Roxane Cohen Silver, fourth from left, is congratulated by her colleagues at this year’s UCI Distinguished Faculty Awards Ceremony. Photos by Christine Parales Porciuncula
Roxane Cohen Silver delivers Distinguished Senior Faculty Award lecture
The final award of the night was the most prestigious a faculty member can receive from colleagues at UCI and it went to Roxane Cohen Silver, Distinguished Professor of psychological science, medicine, and public health and vice provost for academic planning and institutional research.
As part of the 2022-2023 Distinguished Senior Faculty Award for Research, Silver had the honor of delivering a special lecture, “Coping with Collective Trauma: From Mass Violence to COVID-19.”
But, first, she thanked the room full of fellow faculty members from across campus and her family who gathered at the Newkirk Alumni Center March 1 to fete her and nine other award winners.
“I was on the committee many years ago that selected these award winners and I know how competitive it is,” Silver said. “I’m so honored and I want to thank so many of my colleagues who are here tonight, and who nominated me for this award.”
UCI’s Academic Senate confers the award on a faculty member who has made significant contributions to scholarship through sustained, distinguished research.
Silver is an expert on coping with collective traumas. Since joining the faculty at UCI in 1989, her research has focused on community-wide disasters. She has studied trauma from natural disasters such as wildfires, earthquakes and hurricanes, mass violence events such as terrorist attacks and school shootings, and pandemics, including COVID-19. She has been offering her expertise to policymakers on Capitol Hill and in numerous journal articles, media interviews and webinars for decades.
Silver’s research has been funded by dozens of grants from the National Science Foundation, the National Institute of Justice, the U.S. Department of Homeland Security, and others. She regularly receives national honors and is cited by major media outlets as well as prestigious journals that publish her cutting-edge research.
In her Distinguished Faculty Lecture, Silver provided an overview of her research on the effect that media exposure has on how people cope with collective traumas like the Boston Marathon bombings, the Sept. 11 terrorist attacks, the Pulse Nightclub shooting in Orlando, Florida, and the Covid-19 pandemic.

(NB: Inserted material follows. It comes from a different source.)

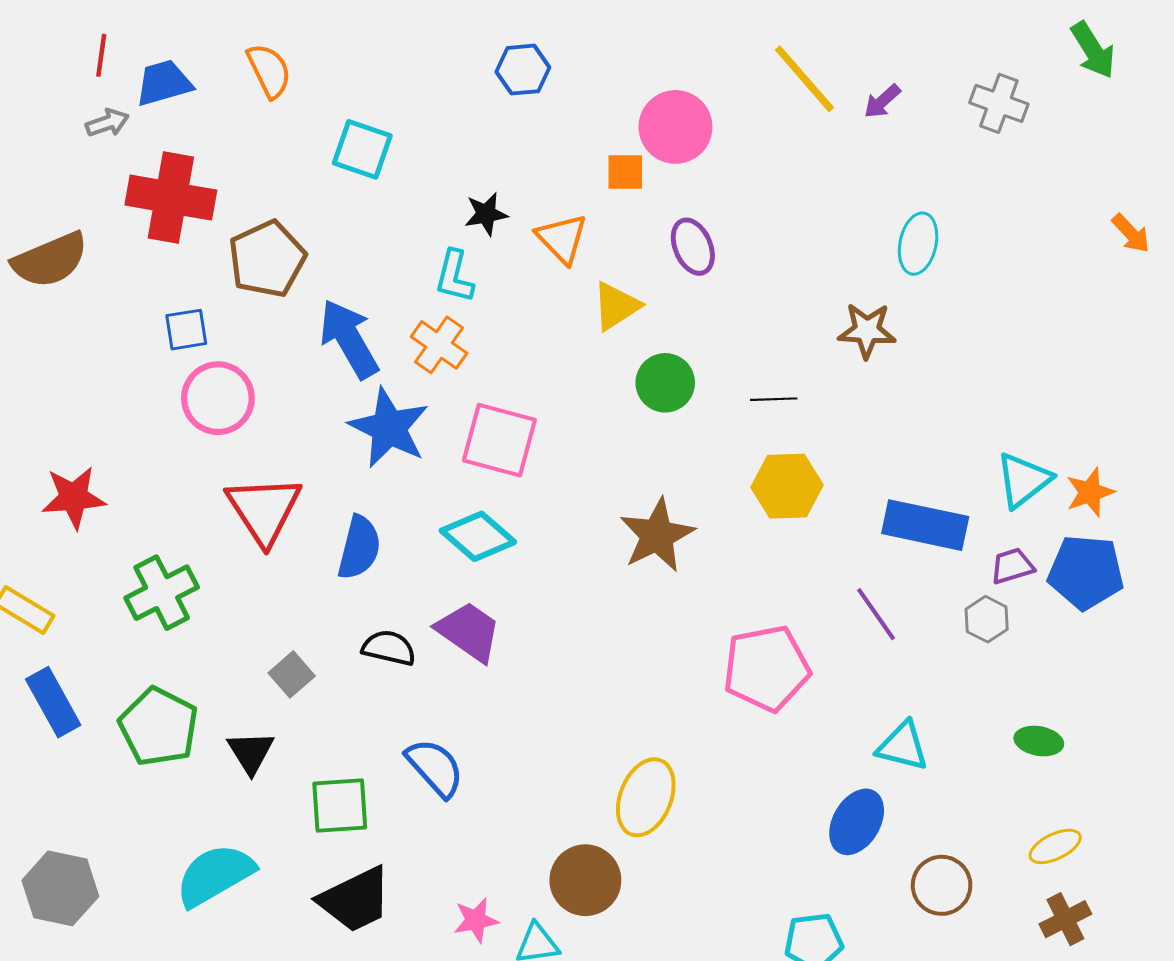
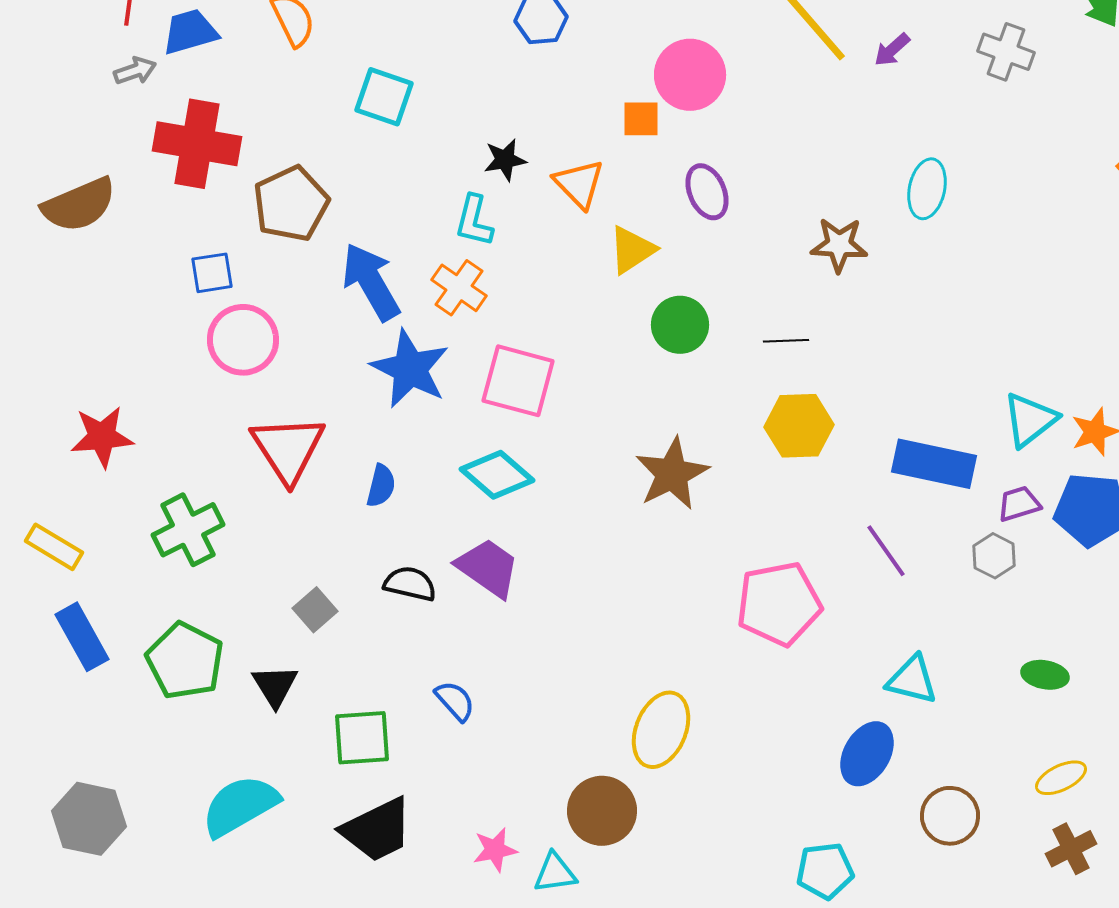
brown star: (867, 331) -> (839, 245), moved
blue semicircle: (359, 548) -> (381, 486), size x0.7
blue semicircle: (435, 768) -> (455, 701), size x0.7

In short, she has found the more media exposure, the more distress.
“Unlike direct exposure to an event that has a beginning and an end, media coverage of large collective traumas often includes eye-catching, sensationalized graphic and sometimes gruesome content that repeats over and over and over,” Silver explained.
In her studies, Silver and her research team have found that the more you engage in media related to terrorism and mass violence, the more likely you are to be distressed and the more you are drawn to the next news story about violence. And, she notes, “this is a cycle from which it is very difficult to extricate oneself.”
Because of her research results over the past couple decades, Silver said she and her colleagues were pretty sure that media might play a role in how people responded to the Covid-19 pandemic so they began a study at the very beginning of the pandemic in the United States. Beginning in March, 2020, they asked people about the extent to which they engaged in media about the pandemic and its associated stressors. As predicted, the researchers found that with increasing hours of daily media exposure, stress levels increased.
Silver offered the following takeaways:
- Both the amount and content of media-based exposure to collective traumas play an important role for health and well-being.
- Engaging in four or more hours per day of media about a collective trauma is associated with more psychological distress.
- Media exposure can create a feedback loop of distress and greater exposure to media over time.
- Overexposure to media about adversity can amplify stress in the short term, with likely downstream mental and physical health effects.
“My bottom line message is monitor your media exposure,” Silver advised. “There’s no shortage of bad news to capture our attention so it’s very important that we don’t get carried away.”